I have great anxiety about being abandoned. When Ash gets in the car he falls asleep. I pace back and forth worrying that I might be left somewhere and have to start all over again.

Each day is a new beginning. I grow in confidence and learn new things. I am grateful for the present, though I still long for what my past once held. I feel like I am not quite whole. I feel like a part of me is missing. I am in search of something I once knew but long ago forgot. I am in search of myself. Respectfully, Tess.

I’m Okay

Jack

Ash says I have a poor self image. I disagree. I know my shortcomings. There are many.

I’m an old worn out mutt. I lived many years in squalor and chaos. Ultimately the authorities removed me from the only home I ever knew.

I was underweight and full of fleas. My bad ear was infected and my eyes were filled with pus.

I spent five long months in the joint. It was a hard and lonely time.

They took my only friend Butch away and never told me where he went. I had no one. Then it was over.

Now I live at Asherpark. I have my own pack. People fuss over me. I have someone to follow. I have friends. I have value.

I have an ear infection. Someone cares how I feel. Old Dog Haven pays for my treatment. My people take me to the vet and give me my meds.
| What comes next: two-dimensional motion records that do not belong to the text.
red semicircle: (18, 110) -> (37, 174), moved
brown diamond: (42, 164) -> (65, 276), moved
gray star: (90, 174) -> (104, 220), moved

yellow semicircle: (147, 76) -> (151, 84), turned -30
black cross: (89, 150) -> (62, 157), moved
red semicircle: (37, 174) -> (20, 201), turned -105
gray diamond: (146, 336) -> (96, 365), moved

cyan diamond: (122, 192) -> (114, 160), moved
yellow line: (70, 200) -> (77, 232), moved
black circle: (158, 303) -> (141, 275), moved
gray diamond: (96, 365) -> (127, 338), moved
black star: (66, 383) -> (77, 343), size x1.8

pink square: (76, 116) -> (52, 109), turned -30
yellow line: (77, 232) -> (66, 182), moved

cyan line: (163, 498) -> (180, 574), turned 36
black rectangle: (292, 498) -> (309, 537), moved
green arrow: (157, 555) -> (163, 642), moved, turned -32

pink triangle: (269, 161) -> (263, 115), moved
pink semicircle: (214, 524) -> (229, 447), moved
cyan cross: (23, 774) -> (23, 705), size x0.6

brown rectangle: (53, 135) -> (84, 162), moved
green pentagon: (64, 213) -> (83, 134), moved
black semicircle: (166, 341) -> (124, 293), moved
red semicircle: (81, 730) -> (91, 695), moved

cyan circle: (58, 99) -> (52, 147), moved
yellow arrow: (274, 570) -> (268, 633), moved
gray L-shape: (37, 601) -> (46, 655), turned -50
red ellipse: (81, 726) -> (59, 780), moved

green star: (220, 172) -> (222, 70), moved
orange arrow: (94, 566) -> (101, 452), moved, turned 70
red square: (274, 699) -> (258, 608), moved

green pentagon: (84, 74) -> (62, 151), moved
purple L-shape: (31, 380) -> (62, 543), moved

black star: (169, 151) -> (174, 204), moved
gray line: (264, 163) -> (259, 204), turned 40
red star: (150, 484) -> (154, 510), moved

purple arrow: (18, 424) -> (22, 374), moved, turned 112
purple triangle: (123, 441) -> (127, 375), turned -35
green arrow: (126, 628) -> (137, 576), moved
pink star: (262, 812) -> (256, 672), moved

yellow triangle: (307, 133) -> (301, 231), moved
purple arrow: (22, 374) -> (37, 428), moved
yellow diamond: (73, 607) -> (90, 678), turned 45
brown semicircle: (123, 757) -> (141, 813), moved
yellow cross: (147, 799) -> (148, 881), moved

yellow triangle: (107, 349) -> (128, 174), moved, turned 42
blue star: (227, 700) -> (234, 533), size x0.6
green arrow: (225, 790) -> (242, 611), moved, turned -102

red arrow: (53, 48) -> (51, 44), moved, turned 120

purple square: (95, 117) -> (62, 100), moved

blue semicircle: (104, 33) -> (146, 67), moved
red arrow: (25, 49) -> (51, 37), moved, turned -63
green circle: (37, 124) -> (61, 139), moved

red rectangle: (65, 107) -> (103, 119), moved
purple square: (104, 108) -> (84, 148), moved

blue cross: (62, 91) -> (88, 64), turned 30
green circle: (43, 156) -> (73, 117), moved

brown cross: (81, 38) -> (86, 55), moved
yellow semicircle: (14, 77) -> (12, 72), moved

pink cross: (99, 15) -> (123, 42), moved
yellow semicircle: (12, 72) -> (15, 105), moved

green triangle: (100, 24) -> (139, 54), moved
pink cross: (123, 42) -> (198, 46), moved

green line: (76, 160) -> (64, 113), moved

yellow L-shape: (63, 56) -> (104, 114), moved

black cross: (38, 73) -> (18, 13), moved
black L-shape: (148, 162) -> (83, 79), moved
I feel better already.

I’ve had so many ear infections. I used to scratch and scratch. That’s how I got the big cauliflower ear. That’s why I look funny.

I don’t know why my life changed for the better. I don’t know why I was chosen by Old Dog Haven. I don’t know why I ended up at Asherpark. I just know that I am very grateful.

I have been hungry. Now I want for nothing. I have been lonely. Now I am surrounded with love. I give thanks to the universe. I am very grateful.